As far as I know, there’s no easy/cheap way to manufacture softgels. You’re better off going with hard gelatin capsules, preferably with a carrier like MCT that is not really liquid at room temperature and won’t leak.


Direct sonication leaks heavy metals into your product- if you go the route of sonication for a consumable product you have to invest in the v expensive indirect sonicator equipment.


I use the Hielscher 1 kW with a special add-on for injecting the CBD. It uses 48 small needles in the reactor. I had my emulsions analyzed for stability and size. All came out at 10 to 15 nano meters and were stable for ever.
This special needle thing is called MultiPhaseCavitator Insert or InsertMPC48. Gotta love German ingenuity. The whole unit is an incredible engineering marvel


Just curious if you used the CAT X1000 homogeinzer to process the emulsion?

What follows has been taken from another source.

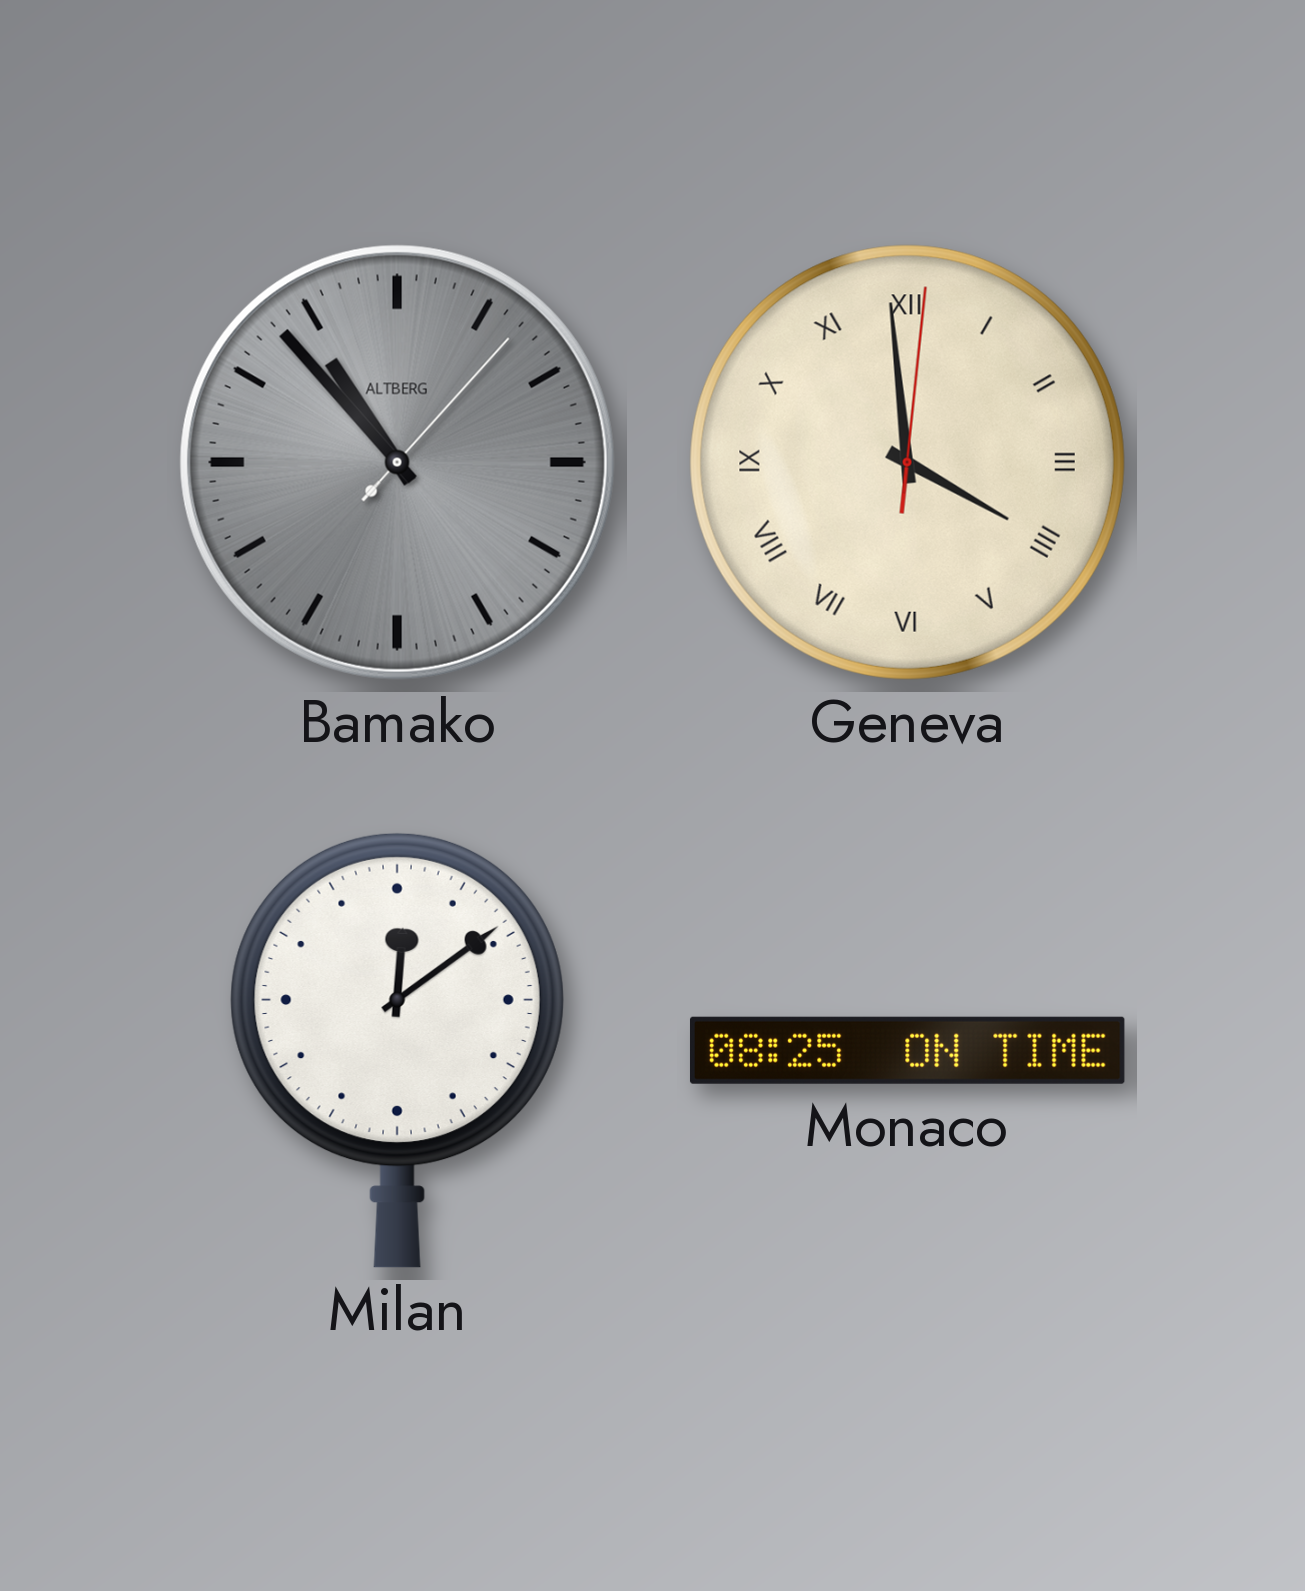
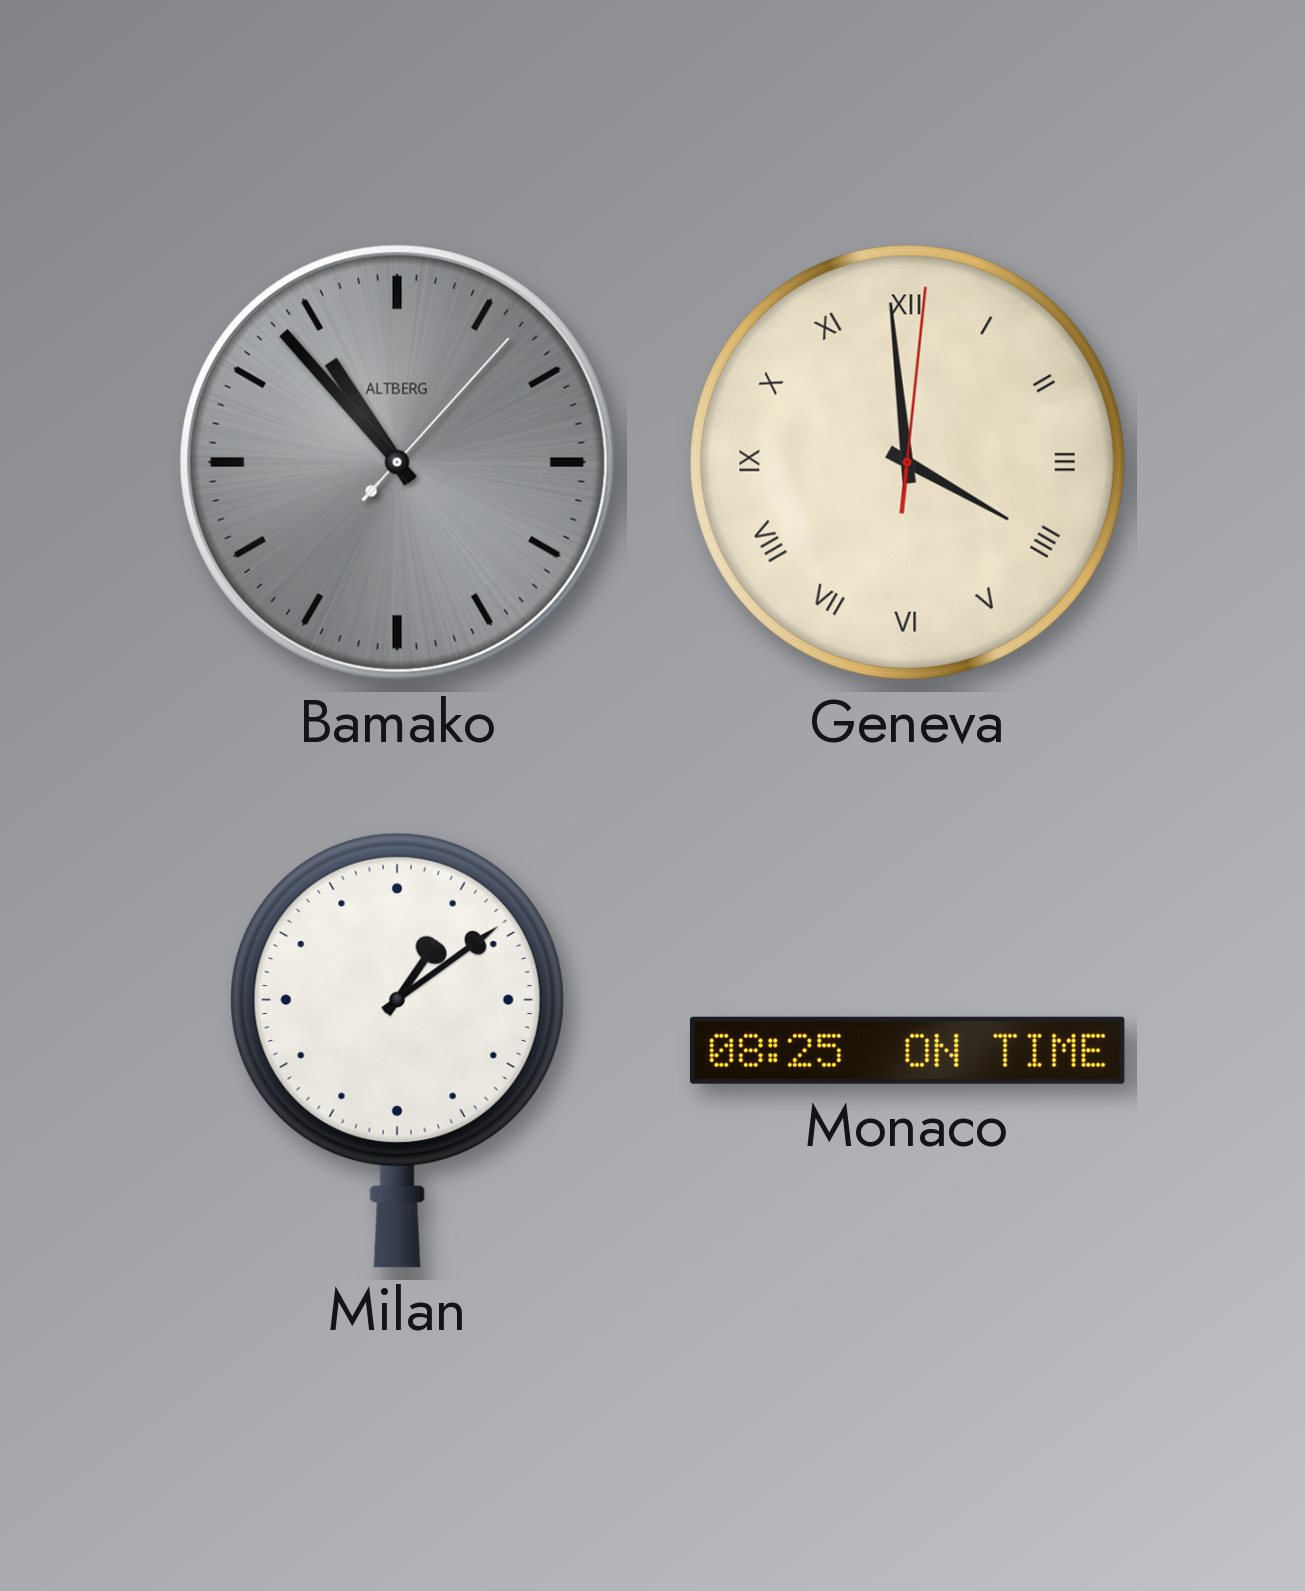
Milan: 12:09 -> 1:09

Like I just said- if you are directly sonicating your product you are leaking microfine nanoparticles of heavy metals into your product and harming your customers- get yourself set up with an indirect system.


Where are the heavy metals coming from? The reaction vessel? I 100% guarantee a 316L SS vessel will not leach metal nano-particles into solution.


This is a really good answer.

The piston-type homogenizers are indeed a large investment and power hog. However, you can process at pressures up to (and potentially beyond) 10,000 psi. You essentially shoot this stream at a plate of extremely hard material, like tungsten carbide, and the sheer stress reduces your particle sizes immensely.

I would say, to reach a nano-scale emulsion you’ll need to post-process homogenized materials even further (perhaps with a refrigerated centrifuge).